*Given entries:*
********
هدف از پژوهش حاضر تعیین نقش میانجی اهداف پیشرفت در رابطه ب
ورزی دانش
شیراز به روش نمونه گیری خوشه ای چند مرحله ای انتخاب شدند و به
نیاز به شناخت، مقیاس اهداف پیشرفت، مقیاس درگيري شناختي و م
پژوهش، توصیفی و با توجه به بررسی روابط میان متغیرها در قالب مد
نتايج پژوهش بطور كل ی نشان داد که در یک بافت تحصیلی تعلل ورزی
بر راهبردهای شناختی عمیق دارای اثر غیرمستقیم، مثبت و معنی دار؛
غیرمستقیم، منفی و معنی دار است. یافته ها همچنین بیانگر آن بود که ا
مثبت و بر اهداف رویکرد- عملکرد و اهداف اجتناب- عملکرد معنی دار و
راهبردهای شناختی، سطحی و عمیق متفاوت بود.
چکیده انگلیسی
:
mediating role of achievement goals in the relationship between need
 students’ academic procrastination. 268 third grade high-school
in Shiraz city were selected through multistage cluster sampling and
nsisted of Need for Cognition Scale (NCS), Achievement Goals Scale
********
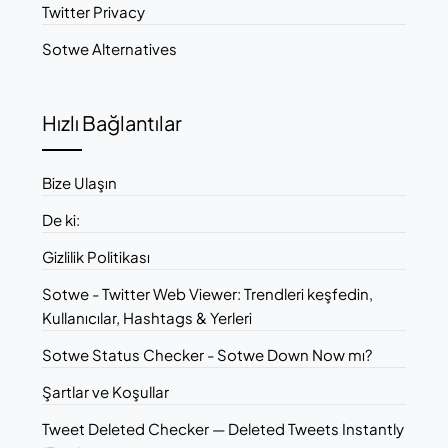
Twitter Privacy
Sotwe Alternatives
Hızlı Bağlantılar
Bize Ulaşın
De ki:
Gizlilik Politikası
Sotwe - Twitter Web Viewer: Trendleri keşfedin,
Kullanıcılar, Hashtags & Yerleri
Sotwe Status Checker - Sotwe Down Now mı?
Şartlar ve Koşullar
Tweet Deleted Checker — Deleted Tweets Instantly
********
*Problem to solve:* Take every line from the data above that holds "معنی" and copy it out.

*Expected answer:*
بر راهبردهای شناختی عمیق دارای اثر غیرمستقیم، مثبت و معنی دار؛
غیرمستقیم، منفی و معنی دار است. یافته ها همچنین بیانگر آن بود که ا
مثبت و بر اهداف رویکرد- عملکرد و اهداف اجتناب- عملکرد معنی دار و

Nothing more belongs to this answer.